◆ Exercise details ◆
All that is needed is the run of lines from the top of the entries to the line with "فلسفة الجامعة", that line included, repeated exactly and free of pictures.

(Records from a dataset)
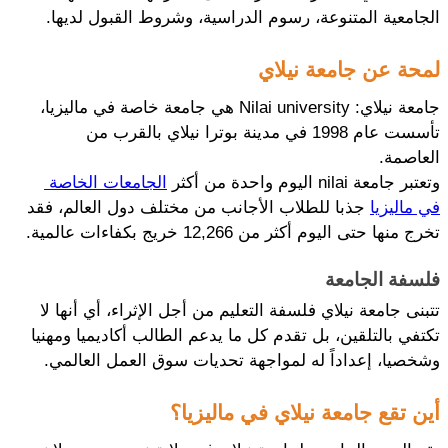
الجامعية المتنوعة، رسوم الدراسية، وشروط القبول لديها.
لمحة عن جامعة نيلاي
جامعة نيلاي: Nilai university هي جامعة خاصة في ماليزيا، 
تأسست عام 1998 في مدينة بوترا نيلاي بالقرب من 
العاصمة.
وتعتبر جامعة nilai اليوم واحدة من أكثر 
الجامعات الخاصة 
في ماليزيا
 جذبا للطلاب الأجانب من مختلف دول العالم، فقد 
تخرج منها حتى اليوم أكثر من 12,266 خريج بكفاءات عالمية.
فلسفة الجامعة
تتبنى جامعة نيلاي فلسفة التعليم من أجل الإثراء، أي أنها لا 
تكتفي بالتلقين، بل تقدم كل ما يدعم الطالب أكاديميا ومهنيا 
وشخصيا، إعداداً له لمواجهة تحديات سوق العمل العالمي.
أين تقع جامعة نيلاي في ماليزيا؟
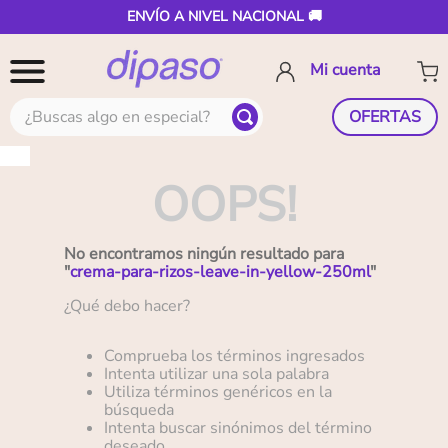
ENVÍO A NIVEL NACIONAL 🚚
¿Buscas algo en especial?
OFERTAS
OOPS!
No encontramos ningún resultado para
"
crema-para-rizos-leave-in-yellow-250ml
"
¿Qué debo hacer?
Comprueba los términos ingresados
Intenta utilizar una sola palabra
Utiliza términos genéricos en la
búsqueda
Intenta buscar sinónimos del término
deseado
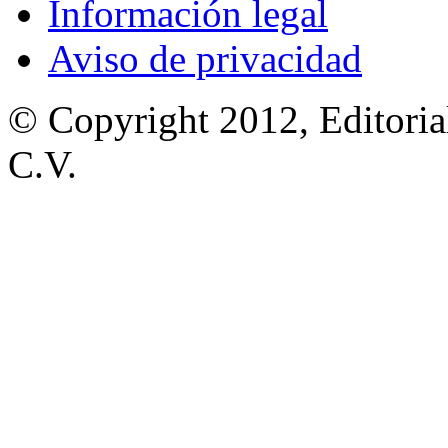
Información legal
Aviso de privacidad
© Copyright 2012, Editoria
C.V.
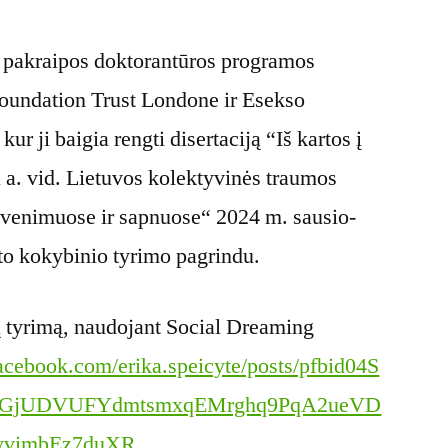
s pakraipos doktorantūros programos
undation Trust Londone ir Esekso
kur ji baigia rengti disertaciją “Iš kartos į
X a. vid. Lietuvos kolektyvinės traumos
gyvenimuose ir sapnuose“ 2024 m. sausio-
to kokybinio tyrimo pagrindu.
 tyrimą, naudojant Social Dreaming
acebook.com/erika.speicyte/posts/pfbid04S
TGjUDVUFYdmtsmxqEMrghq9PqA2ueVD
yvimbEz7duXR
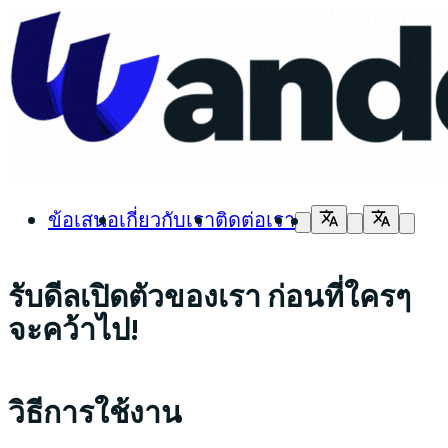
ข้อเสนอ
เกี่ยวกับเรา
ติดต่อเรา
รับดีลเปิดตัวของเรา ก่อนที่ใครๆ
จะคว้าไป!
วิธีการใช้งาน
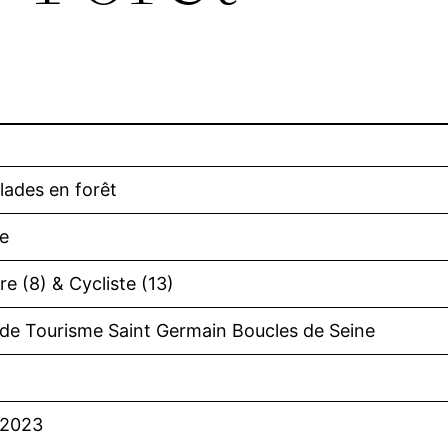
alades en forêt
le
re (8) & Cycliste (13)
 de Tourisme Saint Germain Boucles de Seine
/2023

◆ Answer to this exercise ◆
الجامعية المتنوعة، رسوم الدراسية، وشروط القبول لديها.
لمحة عن جامعة نيلاي
جامعة نيلاي: Nilai university هي جامعة خاصة في ماليزيا، 
تأسست عام 1998 في مدينة بوترا نيلاي بالقرب من 
العاصمة.
وتعتبر جامعة nilai اليوم واحدة من أكثر 
الجامعات الخاصة 
في ماليزيا
 جذبا للطلاب الأجانب من مختلف دول العالم، فقد 
تخرج منها حتى اليوم أكثر من 12,266 خريج بكفاءات عالمية.
فلسفة الجامعة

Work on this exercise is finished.